▶ To do: Return exactly the span of lines in the following data that opens with the line containing "What do you see at coordinates (420, 944)" and closes with the line containing "What do you see at coordinates (666, 540)". Include nothing else.

▶ Saved data entries:

= = = =

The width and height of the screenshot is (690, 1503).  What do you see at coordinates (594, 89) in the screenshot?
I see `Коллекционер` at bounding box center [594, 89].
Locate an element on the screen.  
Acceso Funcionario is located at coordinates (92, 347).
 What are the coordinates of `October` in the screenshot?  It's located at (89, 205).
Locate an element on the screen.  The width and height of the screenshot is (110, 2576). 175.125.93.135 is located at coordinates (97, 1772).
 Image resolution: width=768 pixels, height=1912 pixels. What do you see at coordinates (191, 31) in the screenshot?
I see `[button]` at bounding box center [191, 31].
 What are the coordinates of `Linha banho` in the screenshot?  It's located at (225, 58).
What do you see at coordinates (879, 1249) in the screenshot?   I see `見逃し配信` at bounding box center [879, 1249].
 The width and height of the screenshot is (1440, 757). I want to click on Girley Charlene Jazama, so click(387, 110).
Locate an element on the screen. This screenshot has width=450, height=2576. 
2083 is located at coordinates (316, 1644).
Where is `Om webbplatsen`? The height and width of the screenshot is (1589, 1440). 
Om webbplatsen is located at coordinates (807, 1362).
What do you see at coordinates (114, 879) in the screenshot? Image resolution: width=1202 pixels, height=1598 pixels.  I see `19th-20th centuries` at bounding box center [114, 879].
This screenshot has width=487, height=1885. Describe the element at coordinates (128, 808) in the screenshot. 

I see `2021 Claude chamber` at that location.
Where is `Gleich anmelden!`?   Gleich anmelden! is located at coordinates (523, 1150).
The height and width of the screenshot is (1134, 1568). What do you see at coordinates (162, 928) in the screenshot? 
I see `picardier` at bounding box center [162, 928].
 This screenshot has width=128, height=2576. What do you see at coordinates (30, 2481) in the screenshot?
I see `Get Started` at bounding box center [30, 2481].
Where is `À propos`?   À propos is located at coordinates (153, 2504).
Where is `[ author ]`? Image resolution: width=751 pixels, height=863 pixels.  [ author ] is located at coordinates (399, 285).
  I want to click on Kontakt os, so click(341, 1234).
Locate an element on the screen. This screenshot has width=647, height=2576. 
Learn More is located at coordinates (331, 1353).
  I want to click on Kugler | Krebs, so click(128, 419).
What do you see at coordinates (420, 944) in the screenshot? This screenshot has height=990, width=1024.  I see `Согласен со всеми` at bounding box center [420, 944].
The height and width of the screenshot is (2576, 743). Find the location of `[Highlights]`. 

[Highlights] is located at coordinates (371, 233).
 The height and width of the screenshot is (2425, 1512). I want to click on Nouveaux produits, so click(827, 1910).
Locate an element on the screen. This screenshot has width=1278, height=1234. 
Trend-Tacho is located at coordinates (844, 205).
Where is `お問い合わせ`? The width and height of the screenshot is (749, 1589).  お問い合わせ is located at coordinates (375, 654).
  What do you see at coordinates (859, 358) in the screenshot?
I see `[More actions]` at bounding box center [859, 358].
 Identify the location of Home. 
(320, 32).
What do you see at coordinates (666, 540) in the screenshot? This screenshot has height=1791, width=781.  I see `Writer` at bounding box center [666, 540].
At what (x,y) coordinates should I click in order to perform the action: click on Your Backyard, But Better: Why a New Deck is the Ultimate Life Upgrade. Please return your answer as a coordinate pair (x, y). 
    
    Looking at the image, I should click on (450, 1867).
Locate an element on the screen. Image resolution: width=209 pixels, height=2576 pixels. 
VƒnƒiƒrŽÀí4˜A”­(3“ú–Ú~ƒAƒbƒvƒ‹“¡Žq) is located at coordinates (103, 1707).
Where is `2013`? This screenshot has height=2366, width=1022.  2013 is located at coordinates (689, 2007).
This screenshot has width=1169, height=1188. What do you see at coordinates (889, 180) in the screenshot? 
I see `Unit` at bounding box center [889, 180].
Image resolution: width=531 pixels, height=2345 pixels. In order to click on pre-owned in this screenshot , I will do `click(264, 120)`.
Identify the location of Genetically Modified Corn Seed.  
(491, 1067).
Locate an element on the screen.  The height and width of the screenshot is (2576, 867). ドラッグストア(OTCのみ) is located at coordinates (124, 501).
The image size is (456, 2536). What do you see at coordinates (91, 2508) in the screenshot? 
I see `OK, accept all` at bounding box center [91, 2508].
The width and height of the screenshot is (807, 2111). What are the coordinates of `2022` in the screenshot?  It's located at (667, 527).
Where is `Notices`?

= = = =

▶ Reply:
What do you see at coordinates (420, 944) in the screenshot? This screenshot has height=990, width=1024.  I see `Согласен со всеми` at bounding box center [420, 944].
The height and width of the screenshot is (2576, 743). Find the location of `[Highlights]`. 

[Highlights] is located at coordinates (371, 233).
 The height and width of the screenshot is (2425, 1512). I want to click on Nouveaux produits, so click(827, 1910).
Locate an element on the screen. This screenshot has width=1278, height=1234. 
Trend-Tacho is located at coordinates (844, 205).
Where is `お問い合わせ`? The width and height of the screenshot is (749, 1589).  お問い合わせ is located at coordinates (375, 654).
  What do you see at coordinates (859, 358) in the screenshot?
I see `[More actions]` at bounding box center [859, 358].
 Identify the location of Home. 
(320, 32).
What do you see at coordinates (666, 540) in the screenshot? This screenshot has height=1791, width=781.  I see `Writer` at bounding box center [666, 540].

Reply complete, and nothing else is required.